Greg Wyler, the founder of Oneweb, has a history of making bold claims that are not really supported by facts.
I'll be surprised if this doesn't shrink. I worked for a company in the mid-2000s that had some pretty cool IP which effectively shrank a briefcase-sized BGAN terminal down to a Pocket PC (pre iPhone days!) with Pocket PC-sized antenna strapped on the back.
> An autonomous system (AS) is a collection of connected Internet Protocol (IP) routing prefixes under the control of one or more network operators on behalf of a single administrative entity or domain that presents a common, clearly defined routing policy to the internet.
> Originally the definition required control by a single entity, typically an Internet service provider (ISP) or a very large organization with independent connections to multiple networks.... The newer definition ...came into use because multiple organizations can run Border Gateway Protocol (BGP) using private AS numbers to an ISP that connects all those organizations to the internet. Even though there may be multiple autonomous systems supported by the ISP, the internet only sees the routing policy of the ISP. That ISP must have an officially registered autonomous system number (ASN).
> A unique ASN is allocated to each AS for use in BGP routing. ASNs are important because the ASN uniquely identifies each network on the Internet.
https://en.wikipedia.org/wiki/Autonomous_system_(Internet)
To exchange traffic, providers advertise the IP ranges they can route.
The starter pack for this consists of an AS number (which is fundamentally just a nominal integer identifier for your organisation), an interconnect (either to an internet exchange or a transit provider), and some address space to call your own.
The notability is commercial: StarLink is ready, or at least preparing, to negotiate peering with other providers. That’s a whole other ball game, c.f http://drpeering.net/white-papers/Art-Of-Peering-The-Peering....

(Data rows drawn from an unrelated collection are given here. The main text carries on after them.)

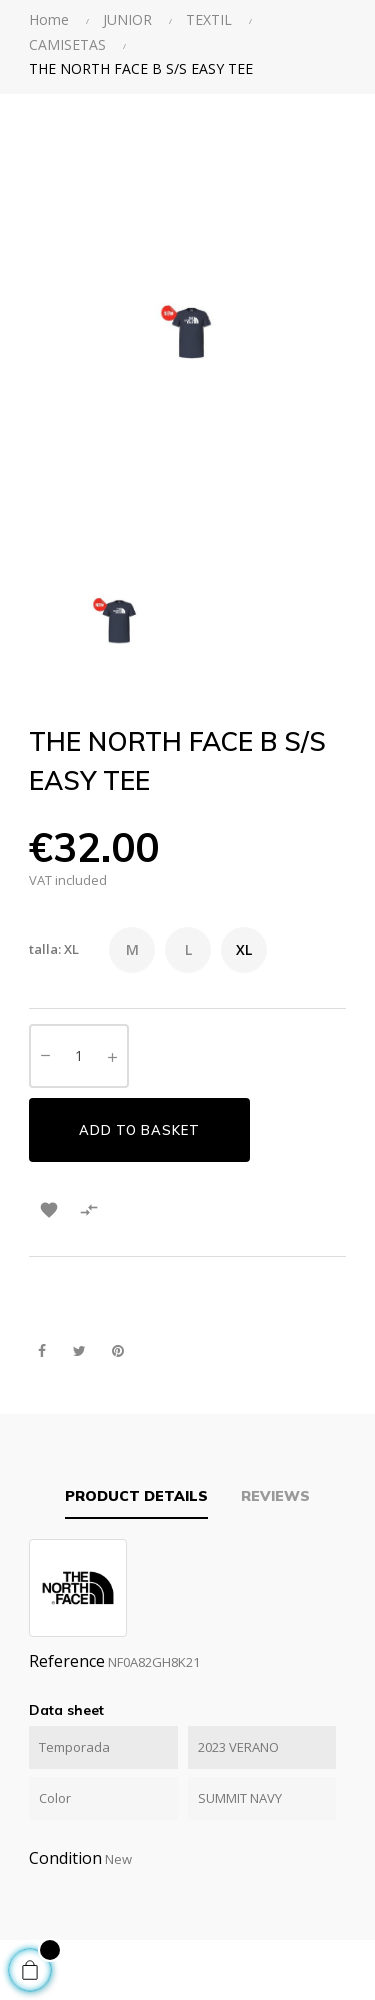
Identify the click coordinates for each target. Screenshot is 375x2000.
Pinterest (117, 1351)
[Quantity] (79, 1056)
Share (41, 1351)
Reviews (275, 1496)
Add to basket (139, 1130)
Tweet (79, 1351)
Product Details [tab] (136, 1496)
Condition (65, 1858)
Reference (67, 1661)
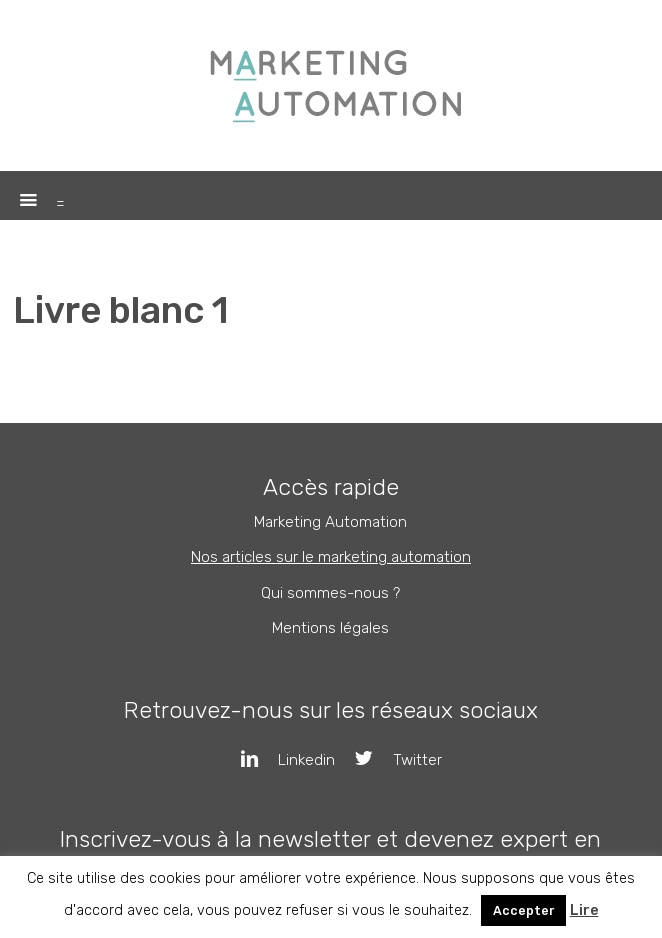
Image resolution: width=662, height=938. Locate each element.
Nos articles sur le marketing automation (331, 557)
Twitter (388, 760)
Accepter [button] (523, 910)
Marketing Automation (330, 522)
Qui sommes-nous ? (330, 593)
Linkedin (277, 760)
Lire (584, 910)
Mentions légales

There’s also a social angle. I’ve seen folks wearing their ASN like an agency windcheater. Network engineers are tribal.
Can you delve into the possible business models (not military)_ and commercial applications if this remains?
Starlink is seriously this biggest mystery to me about SpaceX's over all trajectory, I find it fascinating but ,my mind doens't conjure up many more thoughts than they'll either be an ISP or work with ISPs to reach a currently unavailable demographic, the nuts and bolts of how are entirely lost on me as I realistically don't understand the Industry.
A number of the earth station filing geographic coordinates, in public FCC documents, correlate with the known location of regen huts for north america's largest dark fiber/DWDM/transport carriers on intercity fiber paths. Such as Centurylink and Zayo. The typical thing to do in this case is that they'll be buying 'lit' circuits from carrier-of-carrier ISPs to reach those IX points.
From this: https://bgp.tools/as/14593#asinfo
Is the new part here that they are advertising prefixes?
* https://bgpview.io/asn/14593#peers-v4
Singapore? Any netengs here that can interpret the chicken entrails?
>2019-02-21
There are links here: https://old.reddit.com/r/Starlink/wiki/index#wiki_-_what_fre...
The data will probably be encrypted, but I think theres a good chance you might be able to get some metadata.
how anticlimactic
Nothing too fancy for now. Two tiny, I assume test, prefixes (one v4, one v6) that aren't even verified by IRR/RPKI. Happy to see, however, that they peer openly (at least for now).